Ce quartier si animé d'ordinaire devient morne et désert le jour du sabbat, (samedi). Toutes les boutiques sont fermées, avec leurs enseignes en caractères hébreux, pour un certain nombre, et dans les rues aux ruisseaux blanchis par la chaux pour les désinfecter, quelques rares juifs. Une grande synagogue donne idée de la place qu'ils tiennent dans la ville et de la fortune qu'ils accaparent. Elle présente l'aspect d'une basilique avec ses colonnes et ses bas-côtés avec tribunes. Au fond le Tabernacle fermé par des portes en cèdre du Liban renferme les Table's de la Loi (Pentateuque). Un volumineux livre de prières en hébreu sur parchemin est installé sur un curieux pupitre à ressorts.
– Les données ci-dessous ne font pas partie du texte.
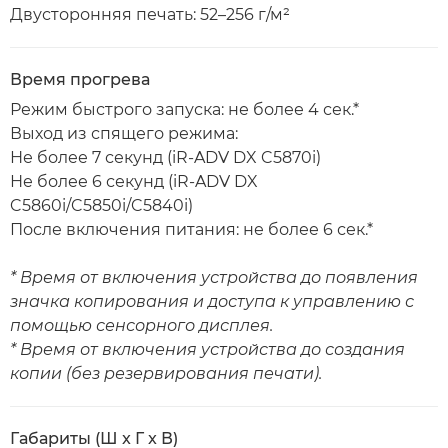
Двусторонняя печать: 52–256 г/м²
Время прогрева
Режим быстрого запуска: не более 4 сек.*
Выход из спящего режима:
Не более 7 секунд (iR-ADV DX C5870i)
Не более 6 секунд (iR-ADV DX
C5860i/C5850i/C5840i)
После включения питания: не более 6 сек.*
* Время от включения устройства до появления
значка копирования и доступа к управлению с
помощью сенсорного дисплея.
* Время от включения устройства до создания
копии (без резервирования печати).
Габариты (Ш x Г x В)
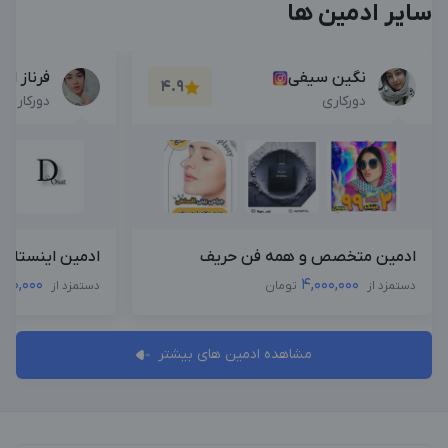
سایر ادمین ها
نگین سیفی
فرناز ام
4.9
دورکاری
دورکاری
ادمین متخصص و همه فن حریف
ادمین اینستاگرا
,000,000
4,000,000
دستمزد از
تومان
دستمزد از
مشاهده ادمین های بیشتر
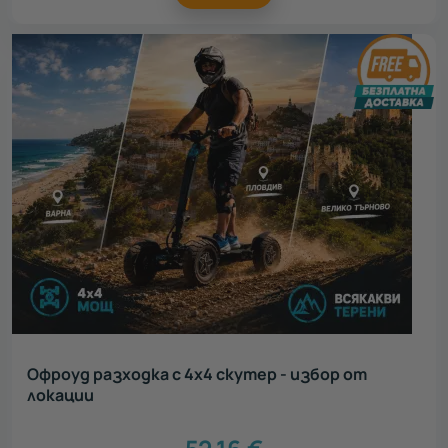
Офроуд разходка с 4х4 скутер - избор от
локации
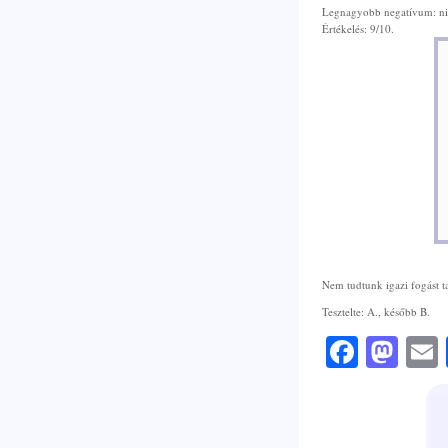
Legnagyobb negatívum: ni
Értékelés: 9/10.
Nem tudtunk igazi fogást ta
Tesztelte: A., később B.
Faceb
Mas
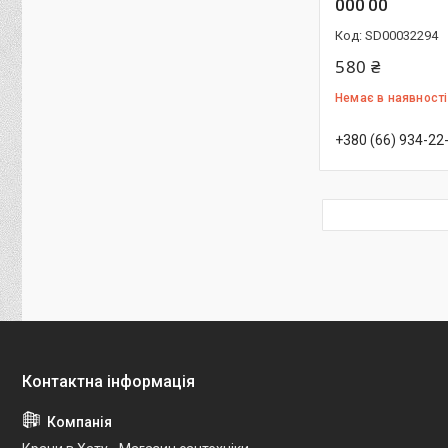
000 00
SD00032294
580 ₴
Немає в наявності
+380 (66) 934-22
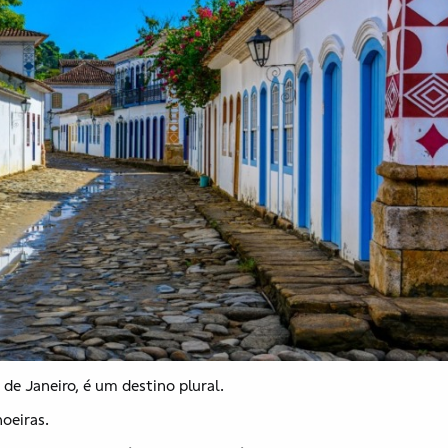
 de Janeiro, é um destino plural.
hoeiras.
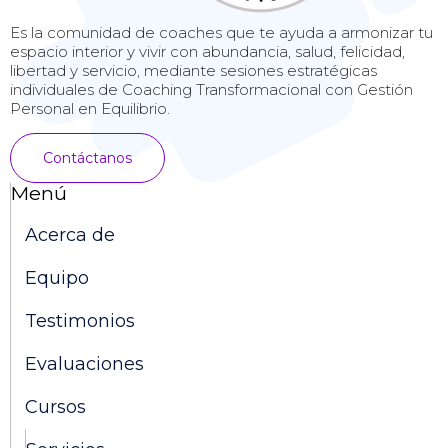
Es la comunidad de coaches que te ayuda a armonizar tu
espacio interior y vivir con abundancia, salud, felicidad,
libertad y servicio, mediante sesiones estratégicas
individuales de Coaching Transformacional con Gestión
Personal en Equilibrio.
Contáctanos
Menú
Acerca de
Equipo
Testimonios
Evaluaciones
Cursos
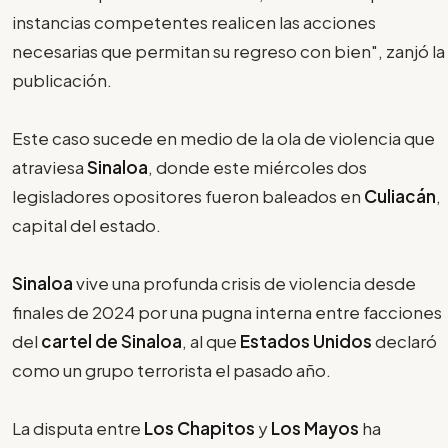
instancias competentes realicen las acciones
necesarias que permitan su regreso con bien", zanjó la
publicación.
Este caso sucede en medio de la ola de violencia que
atraviesa
Sinaloa
, donde este miércoles dos
legisladores opositores fueron baleados en
Culiacán
,
capital del estado.
Sinaloa
vive una profunda crisis de violencia desde
finales de 2024 por una pugna interna entre facciones
del
cartel de Sinaloa
, al que
Estados Unidos
declaró
como un grupo terrorista el pasado año.
La disputa entre
Los Chapitos
y
Los Mayos
ha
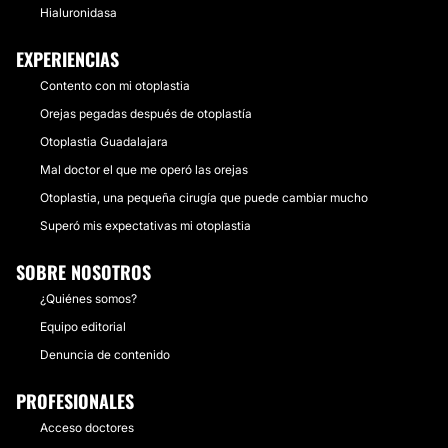
Hialuronidasa
EXPERIENCIAS
Contento con mi otoplastia
Orejas pegadas después de otoplastía
Otoplastia Guadalajara
Mal doctor el que me operó las orejas
Otoplastia, una pequeña cirugía que puede cambiar mucho
Superó mis expectativas mi otoplastia
SOBRE NOSOTROS
¿Quiénes somos?
Equipo editorial
Denuncia de contenido
PROFESIONALES
Acceso doctores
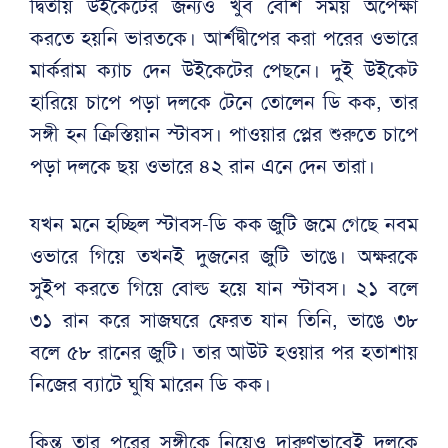
দ্বিতীয় উইকেটের জন্যও খুব বেশি সময় অপেক্ষা
করতে হয়নি ভারতকে। আর্শদ্বীপের করা পরের ওভারে
মার্করাম ক্যাচ দেন উইকেটের পেছনে। দুই উইকেট
হারিয়ে চাপে পড়া দলকে টেনে তোলেন ডি কক, তার
সঙ্গী হন ক্রিস্তিয়ান স্টাবস। পাওয়ার প্লের শুরুতে চাপে
পড়া দলকে ছয় ওভারে ৪২ রান এনে দেন তারা।
যখন মনে হচ্ছিল স্টাবস-ডি কক জুটি জমে গেছে নবম
ওভারে গিয়ে তখনই দুজনের জুটি ভাঙে। অক্ষরকে
সুইপ করতে গিয়ে বোল্ড হয়ে যান স্টাবস। ২১ বলে
৩১ রান করে সাজঘরে ফেরত যান তিনি, ভাঙে ৩৮
বলে ৫৮ রানের জুটি। তার আউট হওয়ার পর হতাশায়
নিজের ব্যাটে ঘুষি মারেন ডি কক।
কিন্তু তার পরের সঙ্গীকে নিয়েও দারুণভাবেই দলকে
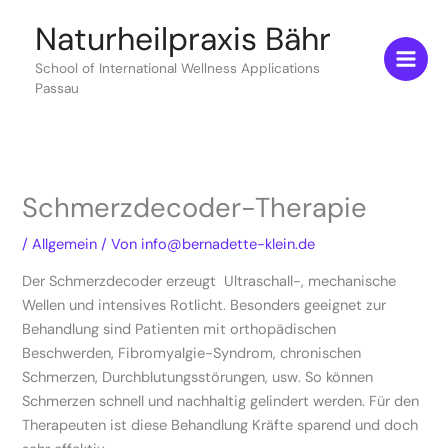
Zum
Naturheilpraxis Bähr
Inhalt
springen
School of International Wellness Applications
Passau
Schmerzdecoder-Therapie
/
Allgemein
/ Von
info@bernadette-klein.de
Der Schmerzdecoder erzeugt Ultraschall-, mechanische
Wellen und intensives Rotlicht. Besonders geeignet zur
Behandlung sind Patienten mit orthopädischen
Beschwerden, Fibromyalgie-Syndrom, chronischen
Schmerzen, Durchblutungsstörungen, usw. So können
Schmerzen schnell und nachhaltig gelindert werden. Für den
Therapeuten ist diese Behandlung Kräfte sparend und doch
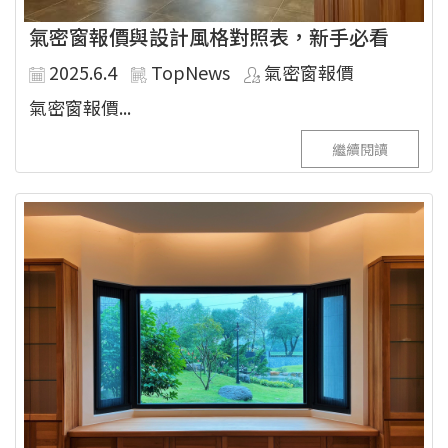
氣密窗報價與設計風格對照表，新手必看
2025.6.4
TopNews
氣密窗報價
氣密窗報價...
繼續閱讀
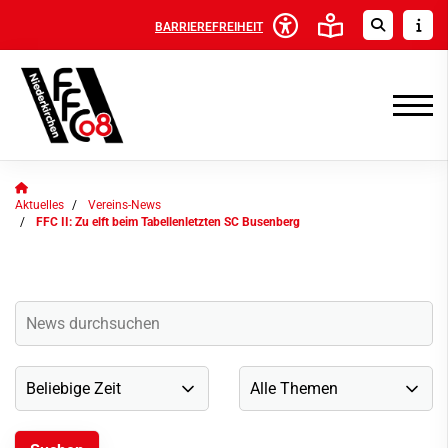
BARRIEREFREIHEIT
Aktuelles
Vereins-News
FFC II: Zu elft beim Tabellenletzten SC Busenberg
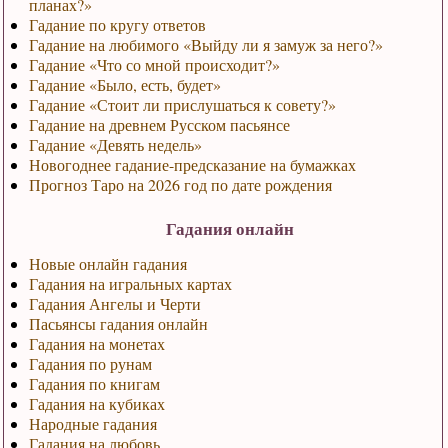
планах?»
Гадание по кругу ответов
Гадание на любимого «Выйду ли я замуж за него?»
Гадание «Что со мной происходит?»
Гадание «Было, есть, будет»
Гадание «Стоит ли прислушаться к совету?»
Гадание на древнем Русском пасьянсе
Гадание «Девять недель»
Новогоднее гадание-предсказание на бумажках
Прогноз Таро на 2026 год по дате рождения
Гадания онлайн
Новые онлайн гадания
Гадания на игральных картах
Гадания Ангелы и Черти
Пасьянсы гадания онлайн
Гадания на монетах
Гадания по рунам
Гадания по книгам
Гадания на кубиках
Народные гадания
Гадания на любовь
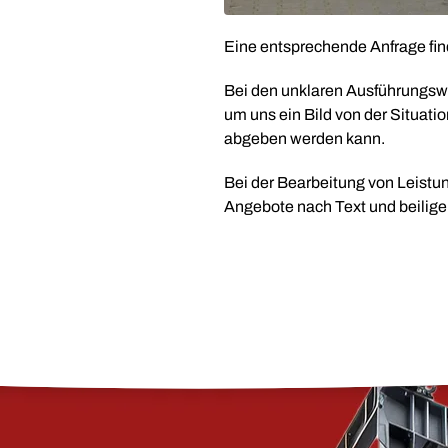
Eine entsprechende Anfrage fin
Bei den unklaren Ausführungsw
um uns ein Bild von der Situat
abgeben werden kann.
Bei der Bearbeitung von Leistun
Angebote nach Text und beilig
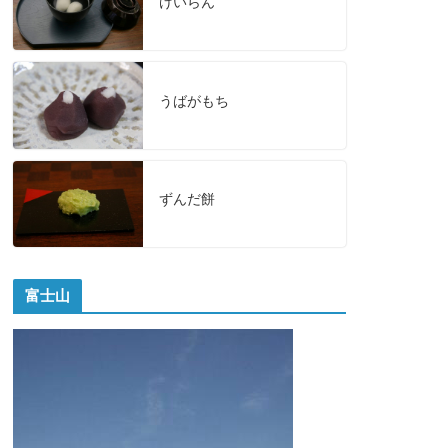
けいらん
うばがもち
ずんだ餅
富士山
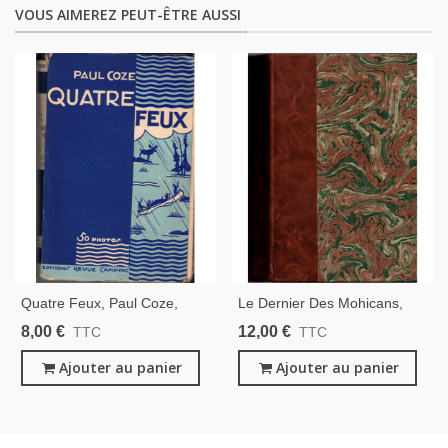
VOUS AIMEREZ PEUT-ÊTRE AUSSI
Quatre Feux, Paul Coze,
Le Dernier Des Mohicans,
1935 -, Far West, Tribus
Fenimore Cooper, 1930 -,
8,00 €
12,00 €
TTC
TTC
Indiens, Western, Ethnologie,
Far West, Cow-Boys, Indiens,
Scouts, Camping,
Ajouter au panier
Western, Dos Cuir Rainures,
Ajouter au panier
Une visite au quartier neuf et fréquenté par la haute société de la ville est indispensable pour laisser une meilleure impression au volage touriste.

Longeant vers le sud la grande rue principale, qui oblique au nord pour descendre au pont Alexandre, on rencontre d'abord la place et l'église St-Alexandre-Neyski avec ses dôme et clochers, d'où part l'allée d'Ujazdow, belle avenue de tilleuls, avec voies à voitures et à cavaliers, sur laquelle s'élèvent de grandes constructions en briques à façades plâtrées; c'est du reste le mode de bâtir usité en Russie.

Des cafés avec de larges terrasses et des lieux de divertissements appellent le public les jours de fète.

Sur le côté s'étendent des jardins, comme le Jardin botanique, à la suite duquel est l'Observatoire; mais avant on laisse à gauche une église neuve aux dômes verts, tandis qu'à droite un camp dresse ses tentes blanches dans la verdure.

A l'extrémité de l'avenue s'élèvent les châteaux Belvédère et Lazienki, au milieu de beaux parcs accidentés, descendant vers la rivière. Le premier est une construction banale, mais le second offre quelque intérêt. Construit par Poniatowski, il a été parfois choisi par l'Empereur comme lieu de séjour. On y voit quelques jolis meubles, des tableaux, portraits et panneaux allégoriques, des statuettes et des bustes en marbre de l'École française, entre autres de Houdon, des statues comme dans la Salle ronde des rois de Pologne, une salle de bains décorée de hauts-reliefs, sujets de baignades et une grande salle aux armes des rois de Pologne. Ce château assez coquet extérieurement est à cheval sur une longue pièce d'eau, avec de jolies échappées sur le parc. Une curiosité fort originale, c'est le théâtre antique à gradins, séparé par l'eau, de l'orchestre et de la scène. à décor grec, situé dans une île. On y donne encore des représentations dans certaines circonstances. A l'extremité de la pièce d'eau, des sujets encadrent une statue équestre de Sobiesky.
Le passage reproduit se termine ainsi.